After graduating with a law degree from University College Cork in 1973, Moher returned to London to join the Transport and General Workers' Union under the leadership at the time of General Secretary Jack Jones, as a legal officer dealing primarily with industrial law cases such as employment cases, industrial accidents, and the support for workers suffering from illness as a result of their industrial employment.

==Education==
Moher obtained his Leaving Certificate with honours at Mitchelstown C.B.S. Co. Cork, Secondary School in 1963. After a period as a clerk in Mitchelstown and Dublin and labouring in the London construction industry, he attended University College Cork, graduating with a degree in Law (B.C.L.) in 1973. Like many of that generation, he was radicalised politically and espoused a strong communist ideology for a time. This led to his life-long commitment to a trade union and labour movement career. Like many others, his thinking has evolved considerably as his involvement in the trade unions and Labour party, as well as research and publications now show.

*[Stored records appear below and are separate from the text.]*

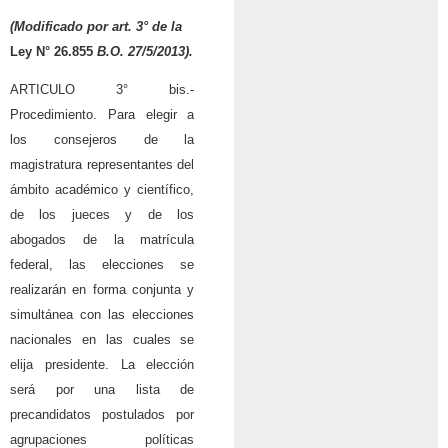
(Modificado por art. 3° de la
Ley N° 26.855
B.O. 27/5/2013).
ARTICULO 3° bis.-
Procedimiento. Para elegir a
los consejeros de la
magistratura representantes del
ámbito académico y científico,
de los jueces y de los
abogados de la matrícula
federal, las elecciones se
realizarán en forma conjunta y
simultánea con las elecciones
nacionales en las cuales se
elija presidente. La elección
será por una lista de
precandidatos postulados por
agrupaciones políticas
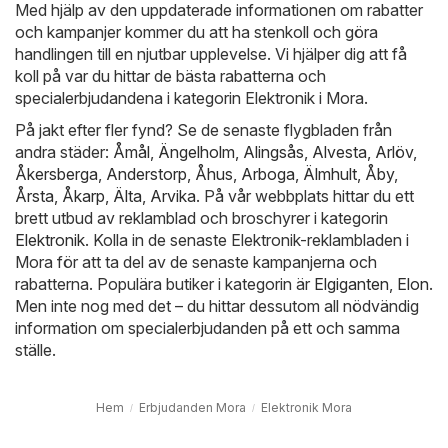
Med hjälp av den uppdaterade informationen om rabatter
och kampanjer kommer du att ha stenkoll och göra
handlingen till en njutbar upplevelse. Vi hjälper dig att få
koll på var du hittar de bästa rabatterna och
specialerbjudandena i kategorin Elektronik i Mora.
På jakt efter fler fynd? Se de senaste flygbladen från
andra städer:
Åmål
,
Ängelholm
,
Alingsås
,
Alvesta
,
Arlöv
,
Åkersberga
,
Anderstorp
,
Åhus
,
Arboga
,
Älmhult
,
Åby
,
Årsta
,
Åkarp
,
Älta
,
Arvika
. På vår webbplats hittar du ett
brett utbud av reklamblad och broschyrer i kategorin
Elektronik
. Kolla in de senaste Elektronik-reklambladen i
Mora för att ta del av de senaste kampanjerna och
rabatterna. Populära butiker i kategorin är
Elgiganten
,
Elon
.
Men inte nog med det – du hittar dessutom all nödvändig
information om specialerbjudanden på ett och samma
ställe.
Hem
Erbjudanden Mora
Elektronik Mora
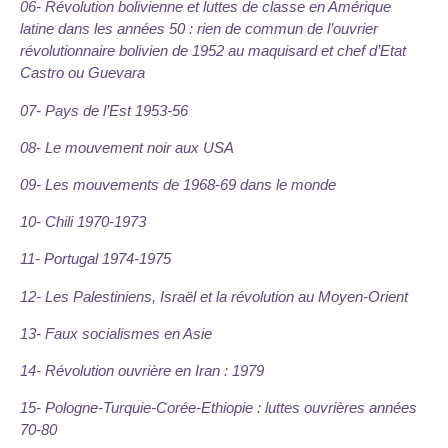
06- Révolution bolivienne et luttes de classe en Amérique
latine dans les années 50 : rien de commun de l’ouvrier
révolutionnaire bolivien de 1952 au maquisard et chef d’Etat
Castro ou Guevara
07- Pays de l’Est 1953-56
08- Le mouvement noir aux USA
09- Les mouvements de 1968-69 dans le monde
10- Chili 1970-1973
11- Portugal 1974-1975
12- Les Palestiniens, Israël et la révolution au Moyen-Orient
13- Faux socialismes en Asie
14- Révolution ouvrière en Iran : 1979
15- Pologne-Turquie-Corée-Ethiopie : luttes ouvrières années
70-80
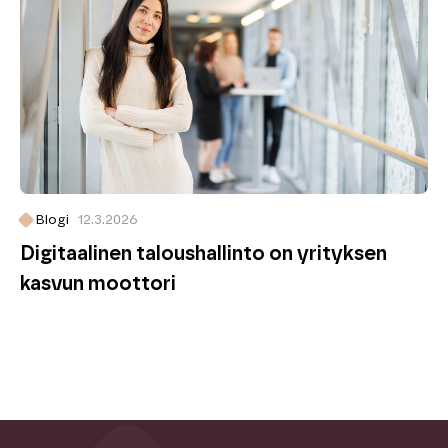
Blogi
12.3.2026
Digitaalinen taloushallinto on yrityksen
kasvun moottori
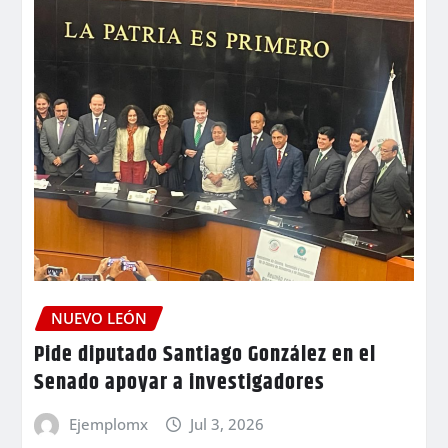
NUEVO LEÓN
Pide diputado Santiago González en el
Senado apoyar a investigadores
Ejemplomx
Jul 3, 2026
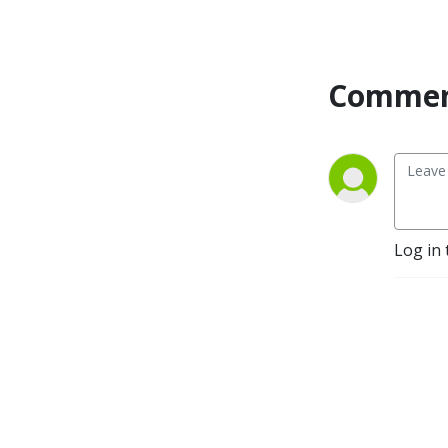
Commen
Log in 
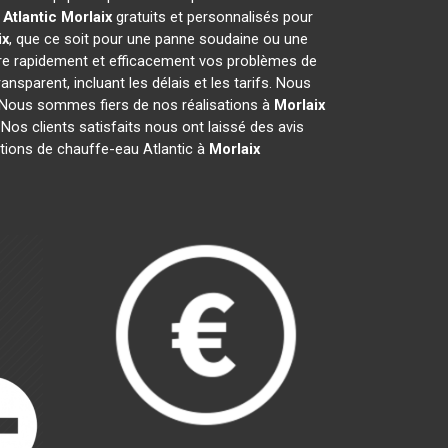
Atlantic
Morlaix
gratuits et personnalisés pour
ix
, que ce soit pour une panne soudaine ou une
re rapidement et efficacement vos problèmes de
ransparent, incluant les délais et les tarifs. Nous
Nous sommes fiers de nos réalisations à
Morlaix
 Nos clients satisfaits nous ont laissé des avis
ations de chauffe-eau Atlantic à
Morlaix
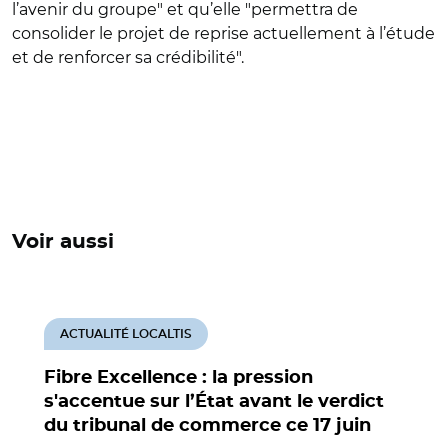
l’avenir du groupe" et qu’elle "permettra de
consolider le projet de reprise actuellement à l’étude
et de renforcer sa crédibilité".
Voir aussi
ACTUALITÉ LOCALTIS
Fibre Excellence : la pression
s'accentue sur l’État avant le verdict
du tribunal de commerce ce 17 juin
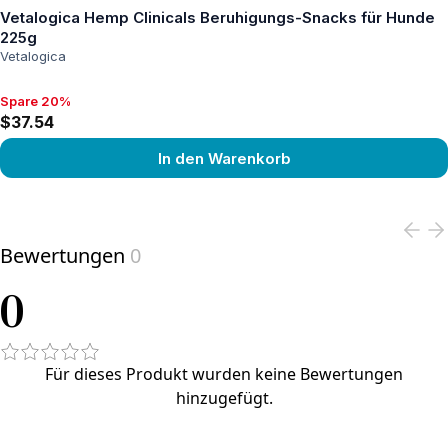
Vetalogica Hemp Clinicals Beruhigungs-Snacks für Hunde
225g
Vetalogica
Spare 20%
Spare 20%, $37.54
$37.54
In den Warenkorb
View product
Bewertungen
0
0
Für dieses Produkt wurden keine Bewertungen
hinzugefügt.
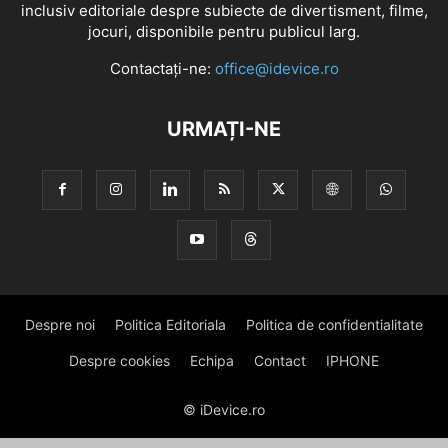
inclusiv editoriale despre subiecte de divertisment, filme,
jocuri, disponibile pentru publicul larg.
Contactați-ne:
office@idevice.ro
URMAȚI-NE
Despre noi
Politica Editoriala
Politica de confidentialitate
Despre cookies
Echipa
Contact
IPHONE
© iDevice.ro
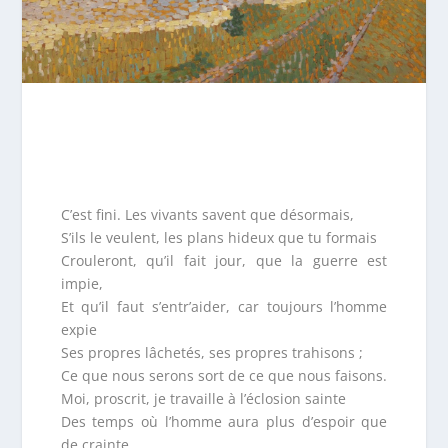
C’est fini. Les vivants savent que désormais,
S’ils le veulent, les plans hideux que tu formais
Crouleront, qu’il fait jour, que la guerre est
impie,
Et qu’il faut s’entr’aider, car toujours l’homme
expie
Ses propres lâchetés, ses propres trahisons ;
Ce que nous serons sort de ce que nous faisons.
Moi, proscrit, je travaille à l’éclosion sainte
Des temps où l’homme aura plus d’espoir que
de crainte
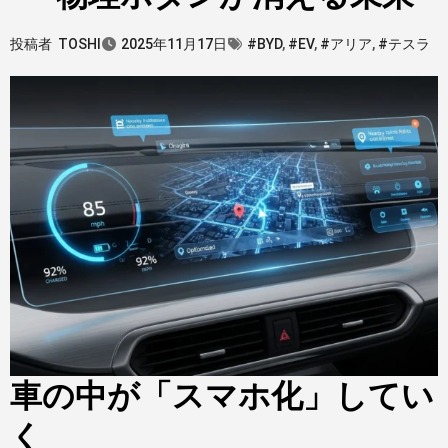
投稿者
TOSHI
2025年11月17日
#BYD
,
#EV
,
#アリア
,
#テスラ
車の中が「スマホ化」してい
く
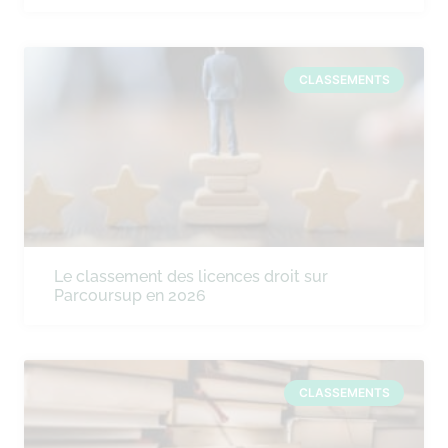
CLASSEMENTS
Le classement des licences droit sur
Parcoursup en 2026
CLASSEMENTS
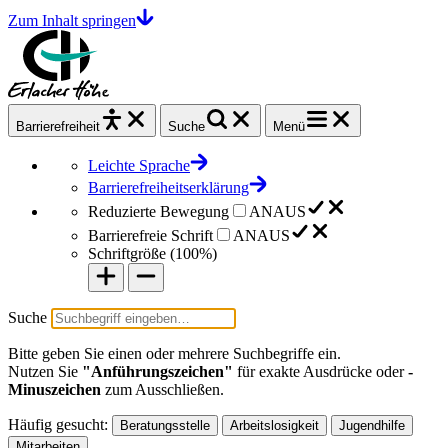
Zum Inhalt springen
Barrierefrei
heit
Suche
Menü
Leichte Sprache
Barrierefreiheitserklärung
Reduzierte Bewegung
AN
AUS
Barrierefreie Schrift
AN
AUS
Schriftgröße (
100%
)
Suche
Bitte geben Sie einen oder mehrere Suchbegriffe ein.
Nutzen Sie
"Anführungszeichen"
für exakte Ausdrücke oder
-
Minuszeichen
zum Ausschließen.
Häufig gesucht:
Beratungsstelle
Arbeitslosigkeit
Jugendhilfe
Mitarbeiten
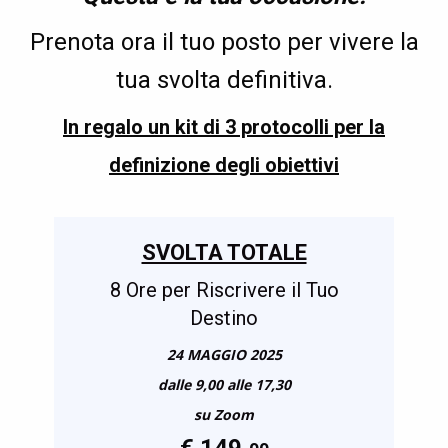
Prenota ora il tuo posto per vivere la
tua svolta definitiva.
In regalo un kit di 3 protocolli per la
definizione degli obiettivi
SVOLTA TOTALE
8 Ore per Riscrivere il Tuo
Destino
24 MAGGIO 2025
dalle 9,00 alle 17,30
su Zoom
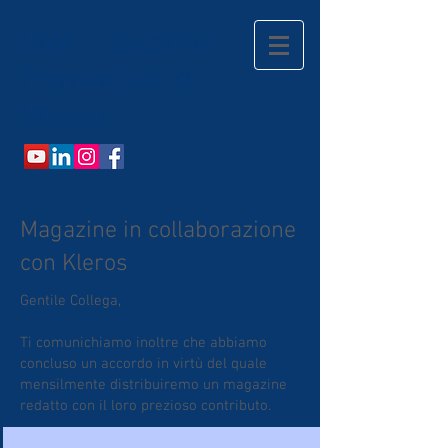
SNA - Sezione
Provinciale di
Milano
Magazine in collaborazione
con Kleros
Gentile Collega,
Ti comunichiamo inoltre che abbiamo
concluso un accordo in virtù del quale
mensilmente distribuiremo un magazine
redatto con il loro prezioso contributo.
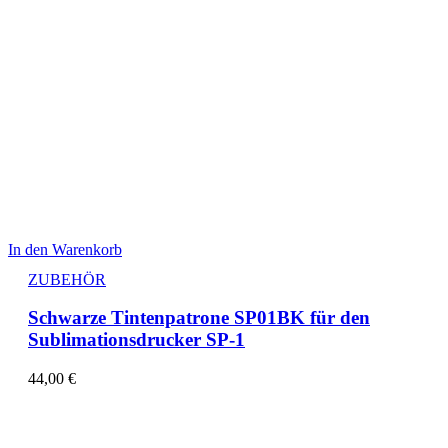
In den Warenkorb
ZUBEHÖR
Schwarze Tintenpatrone SP01BK für den
Sublimationsdrucker SP-1
44,00
€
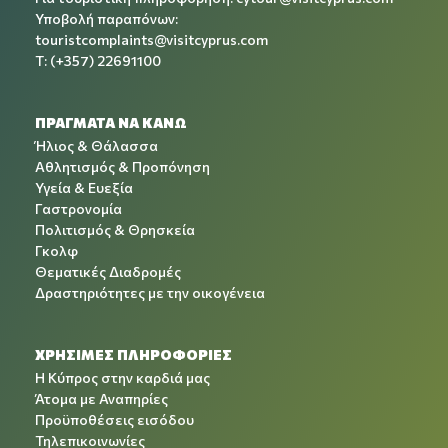
Υποβολή παραπόνων:
touristcomplaints@visitcyprus.com
T: (+357) 22691100
ΠΡΑΓΜΑΤΑ ΝΑ ΚΑΝΩ
Ήλιος & Θάλασσα
Αθλητισμός & Προπόνηση
Υγεία & Ευεξία
Γαστρονομία
Πολιτισμός & Θρησκεία
Γκολφ
Θεματικές Διαδρομές
Δραστηριότητες με την οικογένεια
ΧΡΉΣΙΜΕΣ ΠΛΗΡΟΦΟΡΊΕΣ
Η Κύπρος στην καρδιά μας
Άτομα με Αναπηρίες
Προϋποθέσεις εισόδου
Τηλεπικοινωνίες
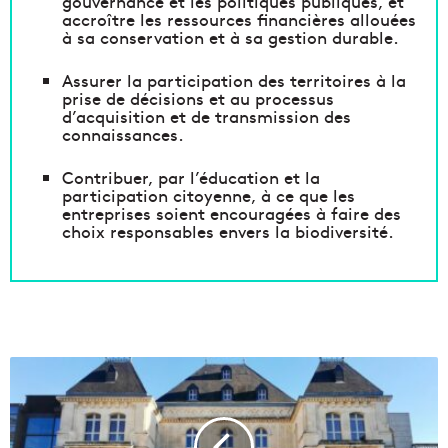
gouvernance et les politiques publiques, et
accroître les ressources financières allouées
à sa conservation et à sa gestion durable.
Assurer la participation des territoires à la
prise de décisions et au processus
d’acquisition et de transmission des
connaissances.
Contribuer, par l’éducation et la
participation citoyenne, à ce que les
entreprises soient encouragées à faire des
choix responsables envers la biodiversité.
J
o
u
t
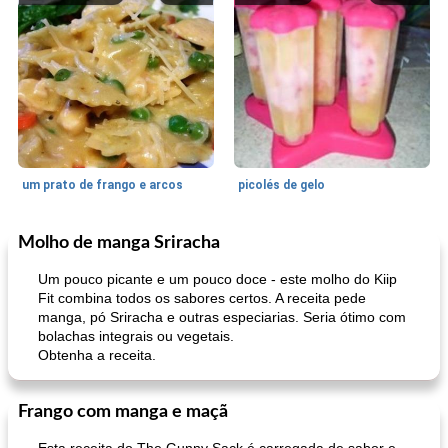
um prato de frango e arcos
picolés de gelo
Molho de manga Sriracha
Marcas de Confiança: Receitas e
105
min
Feriados e Eventos
0
min
Dicas
Um pouco picante e um pouco doce - este molho do Kiip
Fit combina todos os sabores certos. A receita pede
manga, pó Sriracha e outras especiarias. Seria ótimo com
bolachas integrais ou vegetais.
Obtenha a receita.
Frango com manga e maçã
pimentas recheadas de estilo italiano
mandelbread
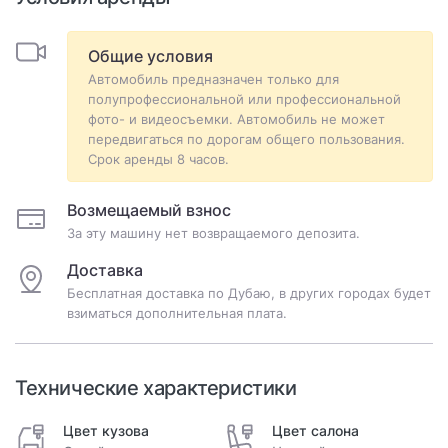
Общие условия
Автомобиль предназначен только для
полупрофессиональной или профессиональной
фото- и видеосъемки. Автомобиль не может
передвигаться по дорогам общего пользования.
Срок аренды 8 часов.
Возмещаемый взнос
За эту машину нет возвращаемого депозита.
Доставка
Бесплатная доставка по Дубаю, в других городах будет
взиматься дополнительная плата.
Технические характеристики
Цвет кузова
Цвет салона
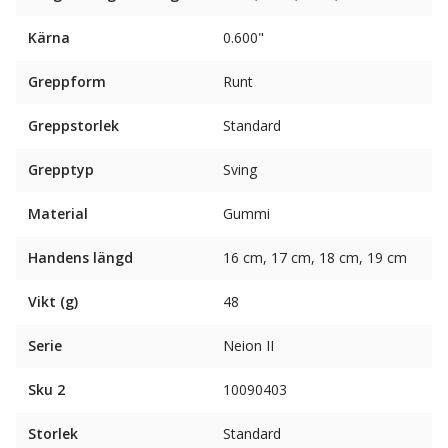
Kärna
0.600"
Greppform
Runt
Greppstorlek
Standard
Grepptyp
Sving
Material
Gummi
Handens längd
16 cm, 17 cm, 18 cm, 19 cm
Vikt (g)
48
Serie
Neion II
Sku 2
10090403
Storlek
Standard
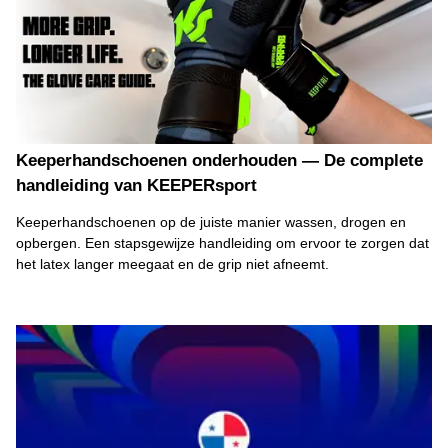
Keeperhandschoenen onderhouden — De complete
handleiding van KEEPERsport
Keeperhandschoenen op de juiste manier wassen, drogen en
opbergen. Een stapsgewijze handleiding om ervoor te zorgen dat
het latex langer meegaat en de grip niet afneemt.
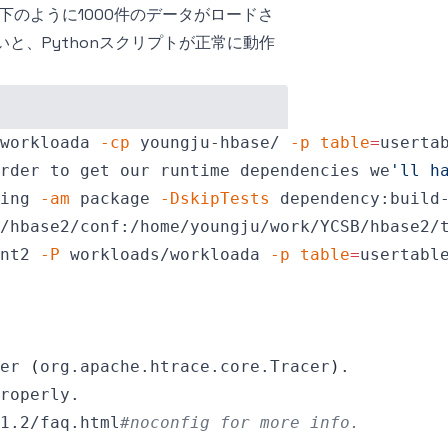
下のように1000件のデータがロードさ
でないと、Pythonスクリプトが正常に動作
workloada 
-cp
 youngju-hbase/ 
-p
table
=
userta
rder to get our runtime dependencies we
ing 
-am
 package 
-DskipTests
 dependency:build
/hbase2/conf:/home/youngju/work/YCSB/hbase2/
nt2 
-P
 workloads/workloada 
-p
table
=
usertabl
er 
(
org.apache.htrace.core.Tracer
)
1.2/faq.html
#noconfig for more info.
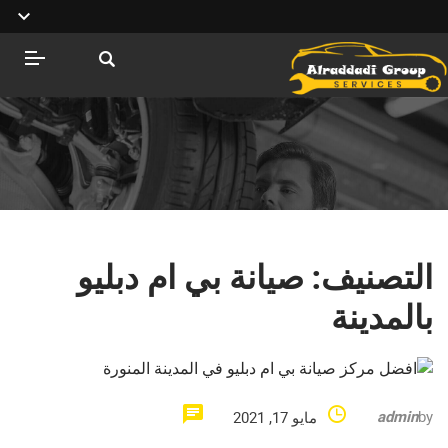
التصنيف:
صيانة بي ام دبليو
بالمدينة
admin
by
مايو 17, 2021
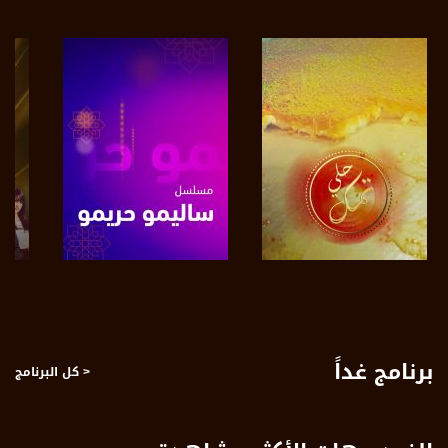
عربسات Arabsat Badr 4 at 26.0 east
DL: 11958 H
SR: 27500
FEC: 5/6
للتواصل:
بريد الكتروني:
anafalasteeni@musawachannel.com
للتفاعل:
الموقع الالكتروني:
صفحة البرنامج
صفحة البرنامج
www.musawachannel.com
فيسبوك:
برنامج غداً
< كل البرنامج
https://www.facebook.com/musawachannel
تويتر:
https://twitter.com/musawachannel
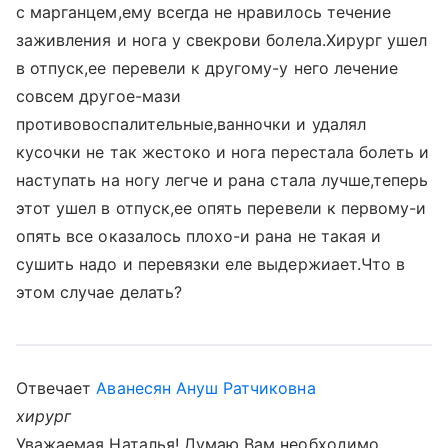
с марганцем,ему всегда не нравилось течение
заживления и нога у свекрови болела.Хирург ушел
в отпуск,ее перевели к другому-у него лечение
совсем другое-мази
противовоспалительные,ванночки и удалял
кусочки не так жестоко и нога перестала болеть и
наступать на ногу легче и рана стала лучше,теперь
этот ушел в отпуск,ее опять перевели к первому-и
опять все оказалось плохо-и рана не такая и
сушить надо и перевязки еле выдержиает.Что в
этом случае делать?
Отвечает
Аванесян Ануш Ратчиковна
хирург
Уважаемая Наталья! Думаю Вам необходимо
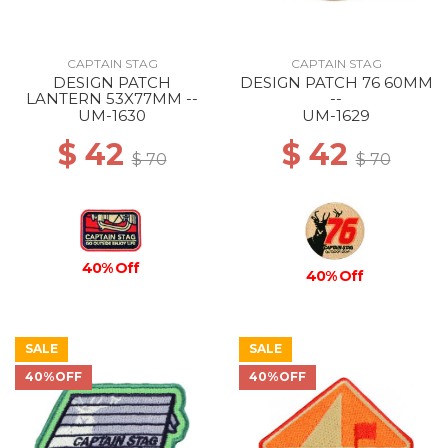
CAPTAIN STAG
CAPTAIN STAG
DESIGN PATCH
DESIGN PATCH 76 60MM
LANTERN 53X77MM --
--
UM-1630
UM-1629
$ 42
$ 42
$ 70
$ 70
40% Off
40% Off
SALE
SALE
40%OFF
40%OFF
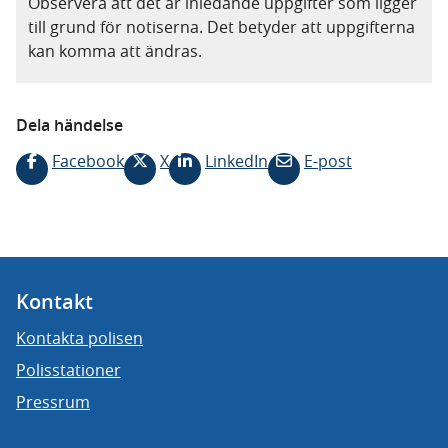
Observera att det är inledande uppgifter som ligger
till grund för notiserna. Det betyder att uppgifterna
kan komma att ändras.
Dela händelse
Facebook
X
LinkedIn
E-post
Kontakt
Kontakta polisen
Polisstationer
Pressrum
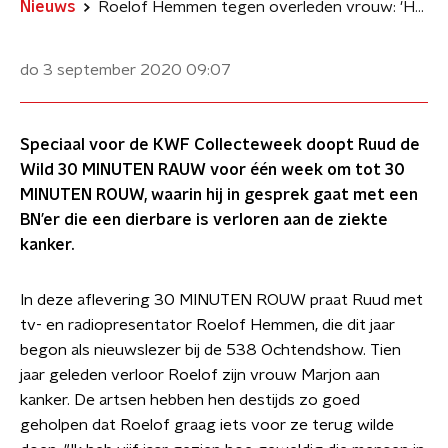
Nieuws
Roelof Hemmen tegen overleden vrouw: 'Heb ik het goed gedaan?'
do 3 september 2020
09:07
Speciaal voor de KWF Collecteweek doopt Ruud de
Wild 30 MINUTEN RAUW voor één week om tot 30
MINUTEN ROUW, waarin hij in gesprek gaat met een
BN’er die een dierbare is verloren aan de ziekte
kanker.
In deze aflevering 30 MINUTEN ROUW praat Ruud met
tv- en radiopresentator Roelof Hemmen, die dit jaar
begon als nieuwslezer bij de 538 Ochtendshow. Tien
jaar geleden verloor Roelof zijn vrouw Marjon aan
kanker. De artsen hebben hen destijds zo goed
geholpen dat Roelof graag iets voor ze terug wilde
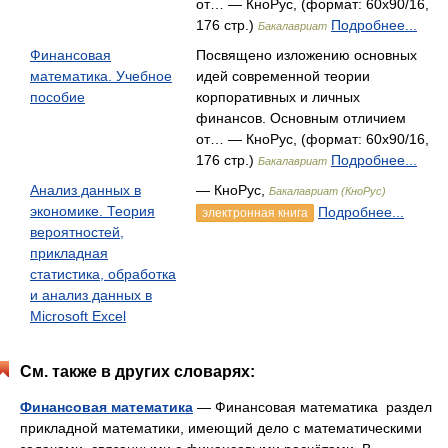
от… — КноРус, (формат: 60x90/16,
176 стр.)
Подробнее...
Бакалавриат
Финансовая
Посвящено изложению основных
математика. Учебное
идей современной теории
пособие
корпоративных и личных
финансов. Основным отличием
от… — КноРус, (формат: 60x90/16,
176 стр.)
Подробнее...
Бакалавриат
Анализ данных в
— КноРус,
Бакалавриат (КноРус)
экономике. Теория
Подробнее...
электронная книга
вероятностей,
прикладная
статистика, обработка
и анализ данных в
Microsoft Excel
См. также в других словарях:
Финансовая математика
— Финансовая математика раздел
прикладной математики, имеющий дело с математическими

In 1988, Moher completed a PhD at Royal Holloway College, University of London titled The London Millwrights and Engineers 1775-1825 This was a detailed study of one of the most important journeymen clubs in London and the surrounding area, whose members had a tight grip on the handicraft industry of the time in transition to the modern engineering industry. They attracted the attention of the Pitt government in 1799 and a Millwrights anti-combination bill, which was then subsumed into the notorious general Combination Act of 1800. t.

==Personal life==
Moher was born in Ballyporeen, County Tipperary, in 1946. He was the third youngest child of Daniel Moher, a carpenter, and Johanna Moher (née Hickey) who was herself the daughter of a stonemason. In 1973, he married Ruth Hewlett, who was born and brought up in Sharlston, a mining village in West Yorkshire. She graduated from London University (Westfield College) with an Honours BA in English Language and Literature. She was a councillor for the London Borough of Brent from 2005 to 2016 (after a career as a social worker/manager) and was a Brent Council Cabinet Member (Children and Families) from 2012 to 2016 and Deputy Leader (2012–14). They have two children - Joanna and Daniel, and three grandchildren - Jamie, Grace and Sophie.

Moher was a school governor at his local Wembley High Technology College from 1974 to 2020, (including Chair of Governors for some years), which Joanna and Daniel, attended.